Nie szukała adwokata. - Będzie, co jest mi pisane - pomyślała. Jeśli jej małżeństwo jest nieważne, to sam Bóg pomoże to stwierdzić. A na ziemi Bóg ma kodeks, w którym jest coraz więcej przyczyn do "rozwodu kościelnego".
- Boże, i co ja mam teraz zrobić ze swoim życiem? - modliła się Basia. Jej rówieśniczki jeszcze nie myślały o ślubie, a ona właśnie złożyła pozew o rozwód. 22 lata, mieszkanie kątem u babci, roczne dziecko.

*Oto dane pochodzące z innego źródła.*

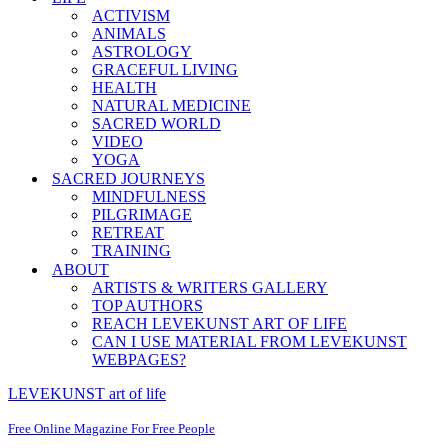
ACTIVISM
ANIMALS
ASTROLOGY
GRACEFUL LIVING
HEALTH
NATURAL MEDICINE
SACRED WORLD
VIDEO
YOGA
SACRED JOURNEYS
MINDFULNESS
PILGRIMAGE
RETREAT
TRAINING
ABOUT
ARTISTS & WRITERS GALLERY
TOP AUTHORS
REACH LEVEKUNST ART OF LIFE
CAN I USE MATERIAL FROM LEVEKUNST
WEBPAGES?
LEVEKUNST art of life
Free Online Magazine For Free People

Następnego dnia w ogłoszeniach parafialnych ksiądz jak zwykle mówił, co warto przeczytać. - I jest tam ciekawy artykuł o stwierdzaniu nieważności małżeństwa - usłyszała z ambony Basia.
Znak od Boga.
Tego małżeństwa nie było
To było dwanaście lat temu. Basia mieszkała w Warszawie, ale wtedy nawet w wielkim mieście o tym się nie mówiło. W 2006 roku ze znanych ludzi tylko aktor Cezary Pazura miał to za sobą i nie było wokół tego szumu medialnego. A o córce prezydenta Marcie Kaczyńskiej zrobiło się głośno dopiero teraz, po rewelacjach "Faktu", że się kościelnie "rozwodzi".
Polecany na mszy artykuł opublikował tygodnik katolicki "Idziemy". Basia zachowała egzemplarz. Na okładce para manekinów, niepatrzących na siebie. Małymi literami, z pytajnikiem: "rozwody w kościele?". I ten tytuł: "Małżeństwo od początku nieważne".
Co Bóg złączył, tego nie wolno rozdzielać - czytam w tym samym tygodniku artykuł z 2013 roku autorstwa księdza blogera. Basia, jak każdy katolicki nowożeniec, słyszała tę formułkę po złożeniu przysięgi przed ołtarzem.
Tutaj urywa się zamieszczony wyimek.